Finding the Roots of Lakota Sacred Tree

Dave Archambault Sr.

Black Elk said that perhaps there is a root of the Sacred Tree that still lives. He said, “ If there is, then we should nourish it so that it will fill with singing birds! ” He proclaimed this in 1953 in the twilight of his life. How prophetic his words were and are. Coming from every elder’s lips on every Indian reservation in South Dakota there are expressions of worry. George Iron Shield recently said it another way, “We Sioux Nations are almost out of breath.”

What needs to be nourished? What is being lost?

For the general public and politicians, it goes beyond simply understanding that the United States of America has colorful small Indigenous Nations made up of beautiful customs and traditions that are in danger of fading into the sunset. It goes way beyond such outward appearances and observations of seeing feathers and dancing. The small and seemingly insignificant Tribes across the America’s possess a stunning treasure chest of thought and philosophy. All of what and who they are must be kept and honored so that they will contribute to the fabric of the multi-pluralistic social experiment that America so proudly touts around the world.

Astonishingly, it is Governor Dennis Daugaurd and his director of State education, Melody Schopp, who have taken a daring position to pave the way toward finding and reviving the root that Black Elk prayed for. A prayer that the root might grow and flourish into proud singing birds (children). The force driving their unprecedented action is the simple acceptance of the cold hard facts that Indian children in the routine K-12 institutions are doing anything but flowering.

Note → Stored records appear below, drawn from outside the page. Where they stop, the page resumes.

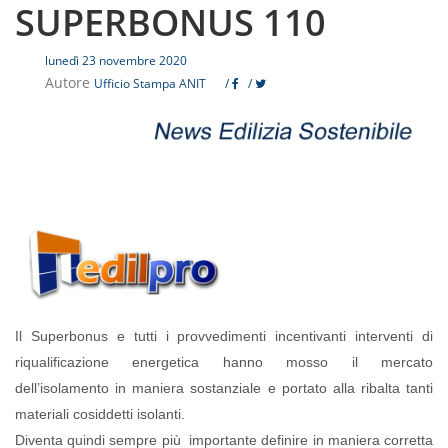
SUPERBONUS 110
lunedì 23 novembre 2020
Autore
Ufficio Stampa ANIT
/
/
Il Superbonus e tutti i provvedimenti incentivanti interventi di
riqualificazione energetica hanno mosso il mercato
dell’isolamento in maniera sostanziale e portato alla ribalta tanti
materiali cosiddetti isolanti.
Diventa quindi sempre più importante definire in maniera corretta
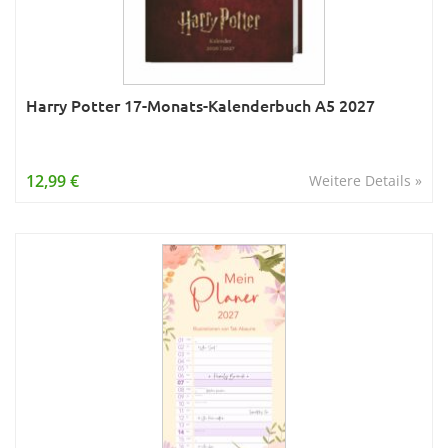
Harry Potter 17-Monats-Kalenderbuch A5 2027
12,99 €
Weitere Details »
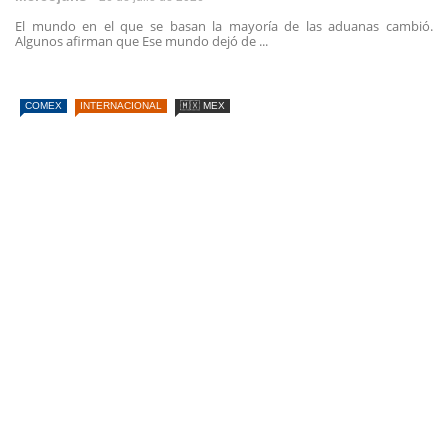
El mundo en el que se basan la mayoría de las aduanas cambió.
Algunos afirman que Ese mundo dejó de ...
COMEX
INTERNACIONAL
🇲🇽 MEX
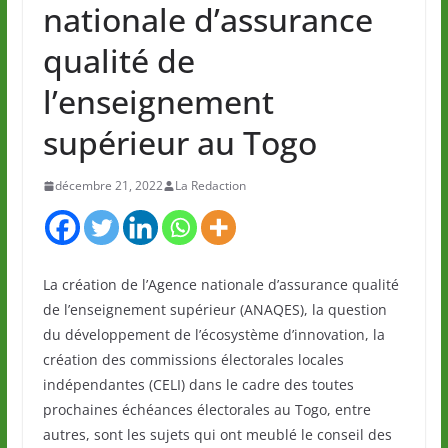
nationale d’assurance
qualité de
l’enseignement
supérieur au Togo
décembre 21, 2022
La Redaction
La création de l’Agence nationale d’assurance qualité
de l’enseignement supérieur (ANAQES), la question
du développement de l’écosystème d’innovation, la
création des commissions électorales locales
indépendantes (CELI) dans le cadre des toutes
prochaines échéances électorales au Togo, entre
autres, sont les sujets qui ont meublé le conseil des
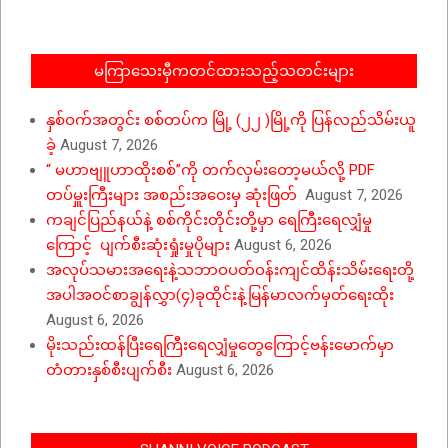
17
မကြာသေးမှီကတင်ထားသည့်သတင်းများ
နှစ်ဝက်အတွင်း စစ်တပ်က မြို့ (၂၂ )မြို့ကို ပြန်လည်သိမ်းယူ
ခဲ့
August 7, 2026
“ မဟာဗျူဟာထိုးစစ်”ကို တက်လှမ်းတော့မယ်လို့ PDF
တပ်မှူးကြီးများ အစည်းအဝေးမှ ဆုံးဖြတ်
August 7, 2026
ကချင်ပြည်နယ်နဲ့ စစ်ကိုင်းတိုင်းတို့မှာ ရေကြီးရေလျှံမှု
ကြောင့် ပျက်စီးဆုံးရှုံးမှုပိုများ
August 6, 2026
အလုပ်သမားအရေးနဲ့သဘာဝပတ်ဝန်းကျင်ထိန်းသိမ်းရေးတို့
အပါအဝင်စာချွန်လွှာ(၄)ခုထိုင်းနဲ့မြန်မာလက်မှတ်ရေးထိုး
August 6, 2026
မိုးသည်းထန်ပြီးရေကြီးရေလျှံမှုတွေကြောင့်ဗန်းမောက်မှာ
တံတားနှစ်စီးပျက်စီး
August 6, 2026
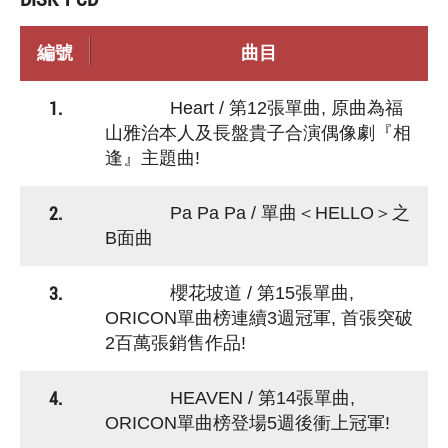
編號
曲目
1.
Heart / 第12張單曲, 原曲為福
山雅治本人及長盤貴子合演偶像劇『相
逢』主題曲!
2.
Pa Pa Pa / 單曲＜HELLO＞之
B面曲
3.
櫻花坡道 / 第15張單曲,
ORICON單曲榜連續3週冠軍, 首張突破
2百萬張銷售作品!
4.
HEAVEN / 第14張單曲,
ORICON單曲榜登場5週後衝上冠軍!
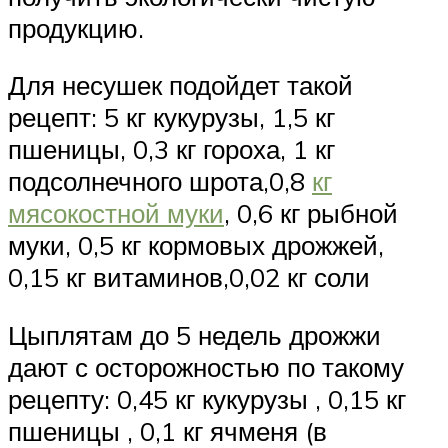
продукцию.
Для несушек подойдет такой
рецепт: 5 кг кукурузы, 1,5 кг
пшеницы, 0,3 кг гороха, 1 кг
подсолнечного шрота,0,8
кг
мясокостной муки
, 0,6 кг рыбной
муки, 0,5 кг кормовых дрожжей,
0,15 кг витаминов,0,02 кг соли
Цыплятам до 5 недель дрожжи
дают с осторожностью по такому
рецепту: 0,45 кг кукурузы , 0,15 кг
пшеницы , 0,1 кг ячменя (в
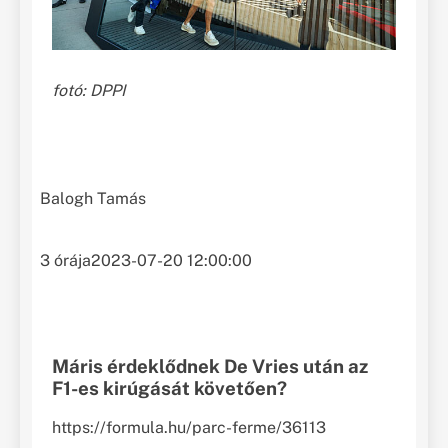
fotó: DPPI
Balogh Tamás
3 órája
2023-07-20 12:00:00
Máris érdeklődnek De Vries után az
F1-es kirúgását követően?
https://formula.hu/parc-ferme/36113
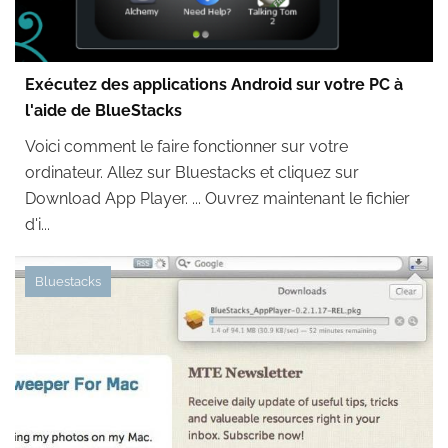
Exécutez des applications Android sur votre PC à
l'aide de BlueStacks
Voici comment le faire fonctionner sur votre
ordinateur. Allez sur Bluestacks et cliquez sur
Download App Player. ... Ouvrez maintenant le fichier
d'i...
Bluestacks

On February 24, the SD House Education Committee heard testimony on Bill No. 9 with no opponents. The Bill was part of the Governor’s budget but because it requested funding to implement, it required legislative language that was sponsored by Senator Troy Heinert, a Rosebud Sioux tribal member from Mission, South Dakota. The Bill has already passed the SD Senate side by a vote of 34 to 1.

What’s at Stake ?

If the State Legislature votes in favor of the Bill in early March, the root that Black Elk prayed for will be sought out. The root actually rests inside the heart and soul or spirit of each unique Lakota child and just as when a life form is given water and appropriate care it can grow and even flourish in its own beautiful way via instructions given by the Creator.

Over the last century the Lakota roots of being have been stifled by the standardized schooling strategies and methods that are found in full operation on every South Dakota Indian reservation. The primary focus of the Bill will be to find a school, a community, and a board, that wants to depart from that which is stifling to an Indian child’s spirit.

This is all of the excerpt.